Table of contents
PnID to iTwin
Download API definition:

PnID Schematic to iTwin

Overview

The PnID schematic to iTwin model is a Bentley-developed machine learning pipeline that extracts information from raster PnID drawings. The pipeline takes one or more PnID sheets as input and extracts text and symbol information which it returns under a .json format. A machine learning model detects components represented as symbols, such as valves, pumps, vessels, or off-page connectors, on the drawing and classifies them using the OpenPlant ProcessFunctional schema based upon ISO15926. See Schema Editor in the OpenPlan Project Administrator Help and the OPPID - Project Locations and Definitions wiki for more information. An additional OCR model detects all text information, both typed and handwritten. The detected text labels in the PnID drawing are linked to their corresponding components.

Workflows

The most common workflow for the PnID schematic to iTwin model is to extract information from raster PnID drawings and import it into an iModel to create a brownfield iTwin. If you have access to other sources of information, the results can be aggregated with other sources of information such as 1D and 3D data to quickly link and refer to. For example, this can allow bringing up the correct PnID sheet and zooming on the region of interest when clicking on an element in the 3D model or when querying a specific tag in a 1D asset registry.

More involved workflows can include using the extracted information to kickstart the re-creation of a drawing using the detected component classes and properties, their detected location, and matched tags. The recreated drawing can easily be updated if you change the process lines.

Inputs

The 'Schematic to iTwin': 'PID2iTwin' ML model inputs one or more PnID files. The files can be of the following formats: .pdf, .png, .jpg, and .bmp. If the files are .pdf, they can be multipage. Each sheet is extracted separately.

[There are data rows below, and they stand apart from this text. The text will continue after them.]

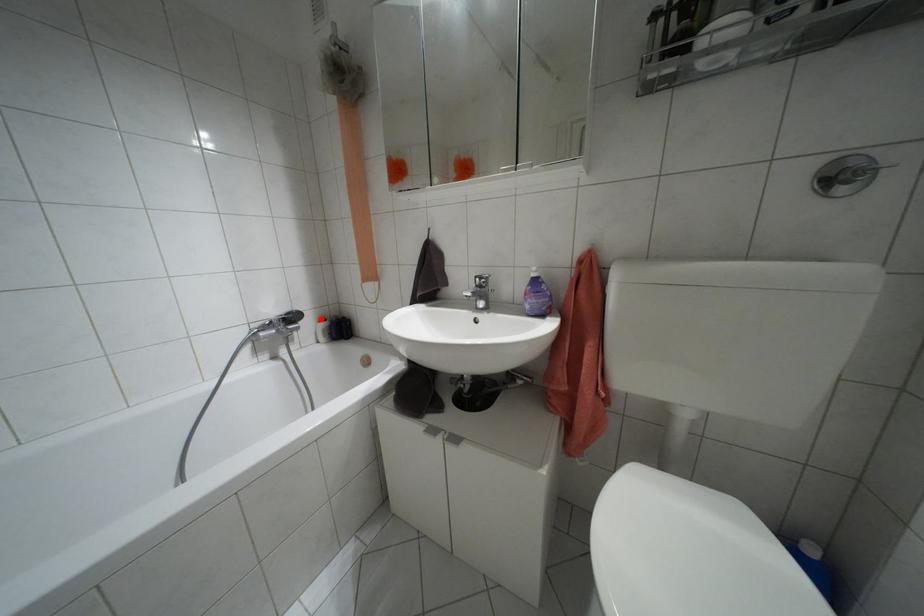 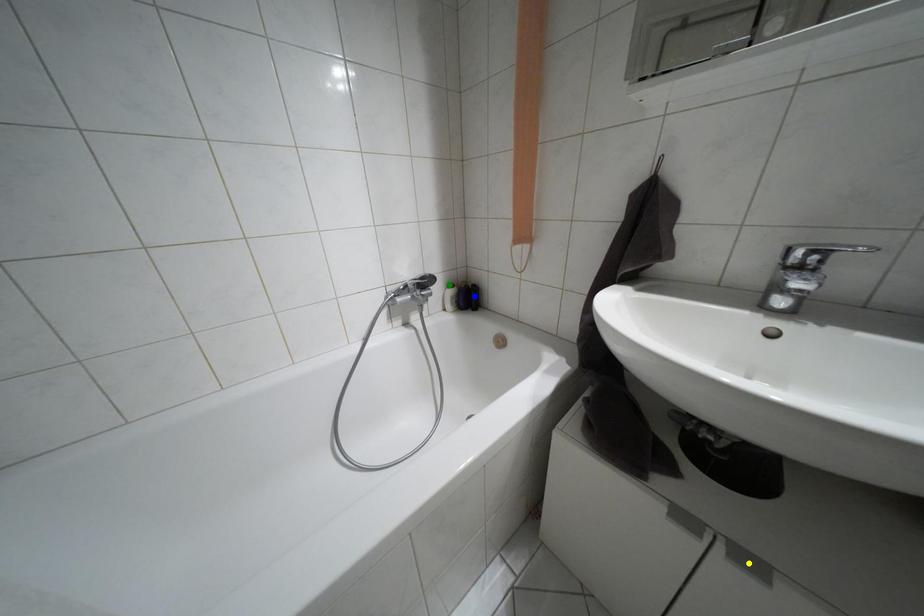 Question: I am providing you with two images of the same scene from different viewpoints. A red point is marked on the first image. You are given multiple points on the second image. Which spot in image 2 lines up with the point in image 1?

Choices:
 (A) blue point
 (B) green point
 (C) yellow point

Answer: (B) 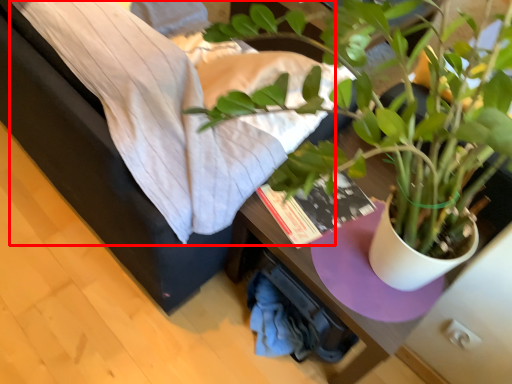 Question: Considering the relative positions of sheet (annotated by the red box) and houseplant in the image provided, where is sheet (annotated by the red box) located with respect to the staircase?

Choices:
 (A) left
 (B) right

Answer: (A) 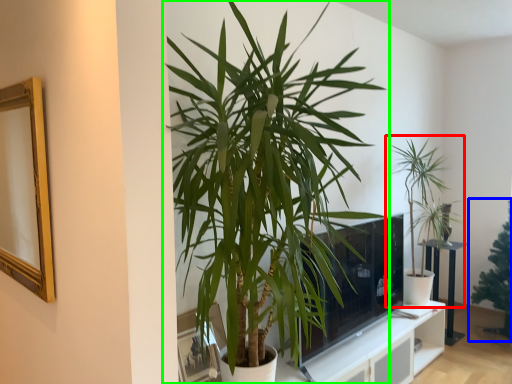 Question: Estimate the real-world distances between objects in this image. Which object is closer to houseplant (highlighted by a red box), houseplant (highlighted by a blue box) or houseplant (highlighted by a green box)?

Choices:
 (A) houseplant
 (B) houseplant

Answer: (A) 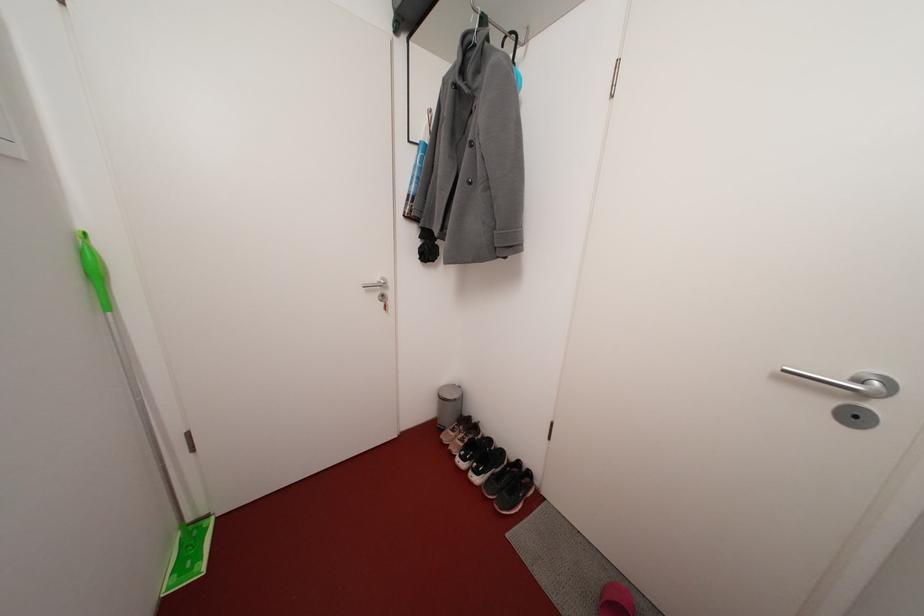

IMPORTANT: All PnID sheets belonging to a single plant should be sent as one batch to the service for optimal results and to allow automatic linking of off-page connectors.

  • Files: list of single or multipage PnID files of a supported format (.pdf, .png, .jpg, .bmp).

Outputs

For each processed sheet from the input, the following files are returned:

  • Prediction file: A .json file with the model's prediction. The file contains a header section and object sections. Under the key asset, the header section includes information about the input file and the inference task. The object sections contain detections for each object type. There are currently two object types, regions and links, which can be found under those keys in the file.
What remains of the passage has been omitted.